Dans les premiers chapitres, l'auteur présente les personnages, leur mode de vie, leurs craintes, leurs doutes et leurs interrogations. Elle laisse à penser que sous le bonheur assumé, des cadavres se cachent dans les placards. le style est clair précis mais laisse planer une ombre…
Laurence est infirmière et court une fois par semaine ses écouteurs aux oreilles
« Me voilà devant cent mètres de ligne droite, c'est comme un sorbet après un repas trop copieux. Mes jambes se détendent, mon rythme cardiaque ralentit. »
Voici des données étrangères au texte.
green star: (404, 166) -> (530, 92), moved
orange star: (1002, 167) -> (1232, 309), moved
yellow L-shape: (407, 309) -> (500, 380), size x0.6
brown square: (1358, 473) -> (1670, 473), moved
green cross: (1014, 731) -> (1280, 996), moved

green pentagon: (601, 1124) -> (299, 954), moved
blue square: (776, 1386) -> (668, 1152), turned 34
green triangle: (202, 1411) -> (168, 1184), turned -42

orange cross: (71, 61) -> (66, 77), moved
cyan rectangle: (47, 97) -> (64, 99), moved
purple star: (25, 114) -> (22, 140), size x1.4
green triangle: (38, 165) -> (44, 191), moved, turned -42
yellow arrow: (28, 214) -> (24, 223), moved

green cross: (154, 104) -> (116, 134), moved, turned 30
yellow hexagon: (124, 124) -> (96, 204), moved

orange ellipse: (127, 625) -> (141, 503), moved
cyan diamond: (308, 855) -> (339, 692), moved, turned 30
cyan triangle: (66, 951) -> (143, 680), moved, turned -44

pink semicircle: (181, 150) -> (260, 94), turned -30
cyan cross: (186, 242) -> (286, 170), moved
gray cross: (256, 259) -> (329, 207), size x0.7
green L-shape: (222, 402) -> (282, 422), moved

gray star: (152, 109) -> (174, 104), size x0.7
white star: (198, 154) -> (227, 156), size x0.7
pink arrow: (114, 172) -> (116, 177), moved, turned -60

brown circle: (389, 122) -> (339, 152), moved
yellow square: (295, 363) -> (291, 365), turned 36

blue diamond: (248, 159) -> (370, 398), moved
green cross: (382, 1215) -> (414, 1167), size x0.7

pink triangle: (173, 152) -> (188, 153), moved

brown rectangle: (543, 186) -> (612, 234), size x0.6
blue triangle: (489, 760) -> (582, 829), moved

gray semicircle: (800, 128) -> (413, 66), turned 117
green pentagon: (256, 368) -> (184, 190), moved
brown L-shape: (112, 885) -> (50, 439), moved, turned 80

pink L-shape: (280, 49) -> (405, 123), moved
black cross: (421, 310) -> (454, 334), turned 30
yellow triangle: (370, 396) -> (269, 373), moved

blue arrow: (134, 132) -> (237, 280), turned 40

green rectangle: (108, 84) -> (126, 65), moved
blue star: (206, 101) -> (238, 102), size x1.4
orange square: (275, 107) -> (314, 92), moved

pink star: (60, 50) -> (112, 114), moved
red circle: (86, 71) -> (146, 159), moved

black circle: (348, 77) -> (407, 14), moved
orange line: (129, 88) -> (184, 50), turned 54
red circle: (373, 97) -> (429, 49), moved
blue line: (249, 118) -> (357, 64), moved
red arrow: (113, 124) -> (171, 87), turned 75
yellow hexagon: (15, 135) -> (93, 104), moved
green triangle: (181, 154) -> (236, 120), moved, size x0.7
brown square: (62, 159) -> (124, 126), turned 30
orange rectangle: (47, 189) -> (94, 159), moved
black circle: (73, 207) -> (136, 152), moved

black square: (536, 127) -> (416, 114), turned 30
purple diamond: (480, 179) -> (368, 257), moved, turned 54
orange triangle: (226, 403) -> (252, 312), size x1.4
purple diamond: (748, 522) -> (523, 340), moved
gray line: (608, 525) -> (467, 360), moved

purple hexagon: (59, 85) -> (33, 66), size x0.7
Charles, le père de Laurence souffre de la mort de son épouse Anne :
« (…) jusqu'à preuve du contraire, je crois que personne n'a encore jamais pensé à inventer les cercueils à deux places. Il y a bien des lits à deux places. »
Annie la plus jeune fille de Laurence découvre le monde des adultes
« Un jour, j'ai vu une émission à la télé où une dame cuisinait de petits oiseaux à la chair tendre, des ortolans, je crois. Elle les mangeait ensuite, comme ça, en entier. Elle gobait l'oisillon après l'avoir trempé dans la sauce, ça coulait sur son menton, c'était dégueu ! »
Edmond le père n'en revient pas encore d'avoir épousé Laurence
« Quand Laurence a bien voulu m'épouser j'ai cru qu'elle avait fait une erreur dont elle s'apercevrait très vite. Elle n'a pas changé d'avis, m'a donné deux filles, est restée la même, toute de douceur, jamais triste, juste pensive, parfois, aspirée par un rêve, un rêve de voyage probablement. »
Sans rien dévoiler de l'intrigue, tout au long de la lecture on sent qu'un drame va se produire en suivant la joggeuses dans la forêt…
D'autres éléments viennent confirmer ce sentiment :
Thérèse, la voisine, épie Laurence de sa fenêtre, un rien de nostalgie dans la tête
« Quand je m'installe, à midi pile, pour dîner (parce que moi, c'est comme ça que je dis les choses), ma poitrine se pose naturellement sur le rebord de la table. Mes seins sont ma serviette, dans quelques années, ils deviendront mon bavoir. »
Jérôme, un flic de la ville fait son boulot avec conscience.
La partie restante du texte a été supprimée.